In college, he worked for the radio station and the newspaper. He was already working for the AP as a stringer, and for the Courier-Express a few months before he graduated from college. In 1982, when the Courier closed, he went to Channel 7. Friends like Irv Weinstein had been saying, for a long time, "You should come to television". And so, when it came down to leaving Buffalo or leaving the newspaper business, Mickey chose to take a job at Channel 7. "I love Buffalo!" he said with a lot of emphasis on the word love.
He explains his return to law school this way: "as a journalist, I was always drawn to the court system, covering the Attica trials, meeting William Kunstler, covering a lot of the major cases here. There were a number of times when I would be at a murder scene and then later cover the trial. I had a great relationship with Leo Donovan, who was the chief of homicide then." Osterreicher made friends with the homicide detectives as well, and would do little things like bringing them a box of doughnuts on a Sunday morning. That way, when he asked to go along on a suspect pick-up, for example, they'd say things like "Mickey, you can't come with us. But, if you follow us we won't lose you." After covering the O.J. Simpson murder trial in Los Angeles he summed up the case in one sentence - "They tried to frame a guilty man!"
Mickey and Steve Boyd worked together a lot at Channel 7. One day, Steve got in the car with Mickey and said "Mickey. I think I'm going to law school." Well, Mickey had also been thinking a lot about going to law school, and so, Steve Boyd and Mickey Osterreicher decided to go back to law school together. Boyd remembered recently, "We did a lot of meaningful journalism and covered a lot of big stories and the one thing I always knew about Mickey is that no matter what story we were on, he knew everybody. I mean he knew everybody."

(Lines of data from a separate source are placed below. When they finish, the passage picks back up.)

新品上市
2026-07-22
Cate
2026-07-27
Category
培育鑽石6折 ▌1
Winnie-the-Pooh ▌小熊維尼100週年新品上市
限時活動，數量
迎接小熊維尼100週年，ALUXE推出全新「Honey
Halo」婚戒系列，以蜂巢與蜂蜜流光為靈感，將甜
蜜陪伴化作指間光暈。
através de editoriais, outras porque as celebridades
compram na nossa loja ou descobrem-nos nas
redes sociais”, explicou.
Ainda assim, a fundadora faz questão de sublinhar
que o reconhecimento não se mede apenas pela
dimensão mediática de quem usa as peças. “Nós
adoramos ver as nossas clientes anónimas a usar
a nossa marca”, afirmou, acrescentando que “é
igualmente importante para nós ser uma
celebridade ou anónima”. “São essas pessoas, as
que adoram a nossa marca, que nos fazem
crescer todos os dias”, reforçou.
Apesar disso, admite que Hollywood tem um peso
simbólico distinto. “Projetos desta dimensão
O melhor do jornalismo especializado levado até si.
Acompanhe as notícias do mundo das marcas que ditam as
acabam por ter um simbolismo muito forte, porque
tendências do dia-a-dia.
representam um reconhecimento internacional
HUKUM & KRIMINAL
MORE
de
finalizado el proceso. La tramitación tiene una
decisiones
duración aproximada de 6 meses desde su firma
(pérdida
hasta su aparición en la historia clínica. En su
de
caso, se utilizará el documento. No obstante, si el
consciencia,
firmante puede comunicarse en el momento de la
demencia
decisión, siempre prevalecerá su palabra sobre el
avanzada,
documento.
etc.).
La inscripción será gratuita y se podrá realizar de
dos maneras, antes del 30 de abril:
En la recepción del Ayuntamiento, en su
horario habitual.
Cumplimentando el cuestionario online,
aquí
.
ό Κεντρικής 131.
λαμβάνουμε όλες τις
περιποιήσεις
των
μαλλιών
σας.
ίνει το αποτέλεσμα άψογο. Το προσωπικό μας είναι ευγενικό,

The walls of Mickey Osterreicher's office are full of award plaques. These include numerous regional and national awards for photojournalism as well as awards related to the law profession such as the Bar Association's Liberty Bell award, which he shared with Neil Garvey.
Mickey Osterreicher has also been involved in major movies. He shot still photos when James Caan was here filming "Hide in Plain Sight", and when Burt Reynolds and Goldie Hawn were on location in Buffalo shooting "Best Friends." Based on his Attica experience, he also served as a consultant with, now retired Surrogate Court Judge Joseph Mattina, on "The Killing Yard" starring Alan Alda.
Osterreicher numbers many celebrities among his friends. He got to know Tim Russert, mentioned earlier, when Russert was on Senator Daniel Moynihan's staff, Harvey Weinstein of Miramax films became Mickey's friend when Osterreicher shot photos for Harvey and Corky Productions. He got to know Wolf Blitzer, CNN anchor, while on assignment in Israel. "There's always a Buffalo connection" he says.
Is he different? If you've read this far you know he is. Is he disciplined? How many people can get up at 2 a.m. every day to work two jobs? Is he dedicated? One hour with Mickey Osterreicher convinces the visitor that indeed he is. Fortunately for Buffalo, he decided to stay here after college.
Joseph H. Radder is a freelance writer.